If you aren`t completely satisfied with it, why not try it again?...what have you got to lose?


----------



## DLeeG

pencils said:


> If you aren`t completely satisfied with it, why not try it again?...what have you got to lose?


Did you read my last post? I said that it is fixable.


----------



## pencils

Oh I see, you have the same approach as Bob Dylan has to recording music then.....get it in one take? Jesus, you really seem to take this inter net thing seriously don`t cha.


----------



## DLeeG

Thank you for your efforts, pencil.


----------



## DLeeG

*Finished*


----------



## Jeff

looks great dleeg


----------



## AZACRYLIC

Looking very good.


----------



## DLeeG

Thanks Jeff and AZ.


----------



## Adonoo

I really like the way you apply your medium, it gives
a great feeling of it being artistic and not just drawing.


----------



## DLeeG

Adonoo said:


> I really like the way you apply your medium, it gives
> a great feeling of it being artistic and not just drawing.


Great first post. Thanks


----------



## Master Snowy

DLeeG said:


> I draw in layers. With each layer I make corrections and add more shape and details. I compare it to molding with clay but it feels like sculpting with a pencil.


Well said! It's the same approach I use, in many ways.

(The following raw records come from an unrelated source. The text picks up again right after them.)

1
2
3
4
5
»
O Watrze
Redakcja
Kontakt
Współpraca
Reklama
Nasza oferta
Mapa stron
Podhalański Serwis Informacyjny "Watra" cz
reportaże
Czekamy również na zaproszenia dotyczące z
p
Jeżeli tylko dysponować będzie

There's perfection of expressions in your drawings. I really like them. It is a field in which I find it difficult to perfect my skills, and now that you have done it, it inspires me. Good stuff.


----------



## DLeeG

thanks snowy


----------



## just

Bump because of the beauty.


----------



## chanda95

She is a beauty!


----------



## Clinoart

Wuao very amazing!! i would like you to go on ClinoArt and tell me what you think about my works


----------



## just

Clinoart said:


> Wuao very amazing!! i would like you to go on ClinoeatshitArt and tell me what you think about my works


I think that is rude of you to high jack someone else's thread and put a link to your website. Just start your own thread.


----------



## chanda95

Clinoart said:


> Wuao very amazing!! i would like you to go on ClinoArt and tell me what you think about my works


Welcome to the forum. Please feel free to start your own thread showcasing your own art within that thread. Please upload your own art (as I see you have started to do) and in that thread you may ask our opinions of your work. Do not continue to hijack threads (as I see you have done with several other posts) where you ask us to go over to your link asking for our opinions. 

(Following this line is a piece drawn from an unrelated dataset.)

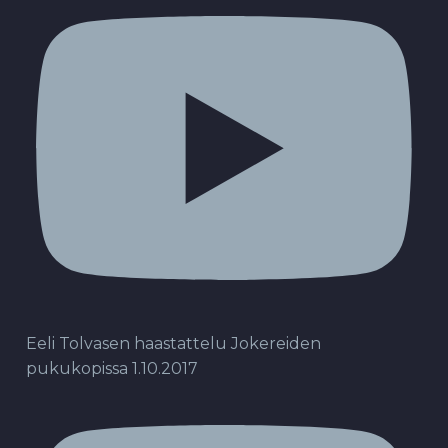
Eeli Tolvasen haastattelu Jokereiden
pukukopissa 1.10.2017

We welcome you to actively participate in the group but hikacking threads is not acceptable. I have removed/edited your responses in the other threads. We invite you to provide your own critique/praise on the works of others but that should be as far as it goes. In this thread the approriate response should have been "Wuao very amazing!!" and that should have been the end of it.


----------



## TerryCurley

When I first joined I accidently 'Hijacked" a thread from Wook simply because I didn't know what I was doing and thought I was creating a new thread in the category at the time. It's very easy to make those errors when you are bran new to this site because this site is not the most technically user friendly around. The moderator then could tell you that I got all mixed up early in the game.


----------



## just

He posted the same thing on multiple threads. He was making about him


----------



## chanda95

TerryCurley said:


> When I first joined I accidently 'Hijacked" a thread from Wook simply because I didn't know what I was doing and thought I was creating a new thread in the category at the time. It's very easy to make those errors when you are bran new to this site because this site is not the most technically user friendly around. The moderator then could tell you that I got all mixed up early in the game.

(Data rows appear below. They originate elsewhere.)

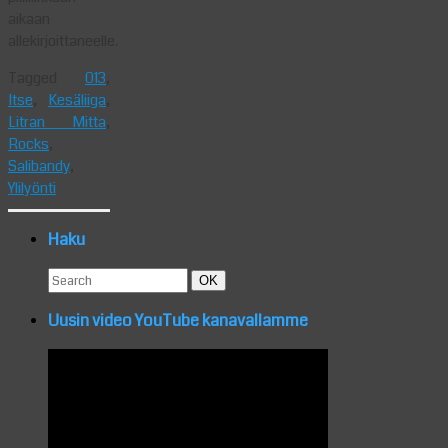
aikaan
allekirjoittaneelle.
Tagged
013
,
Itse
,
Kesäliiga
,
Litran Mitta
,
Rocks
,
Salibandy
,
Ylilyönti
Haku
Search
Search
OK
for:
Uusin video YouTube kanavallamme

This individual did it 4 times. It was more than once therefore I deleted one because it had no discussion on the thread at all, just a "come see my site". The other three posts I edited to leave out the "come see my site" portion and left the rest.


----------



## TerryCurley

Yeah, I saw that after I wrote that comment about newbies not knowing what they are doing. You were right.


----------



## SherylG

Very nice work! So realistic!


----------



## just

SherylG said:


> Very nice work! So realistic!


Thank You. It is my favorite.


----------



## just

I thought I would revive my favorite thread for the new members who have not seen it and because I have not been able to draw for a while.


----------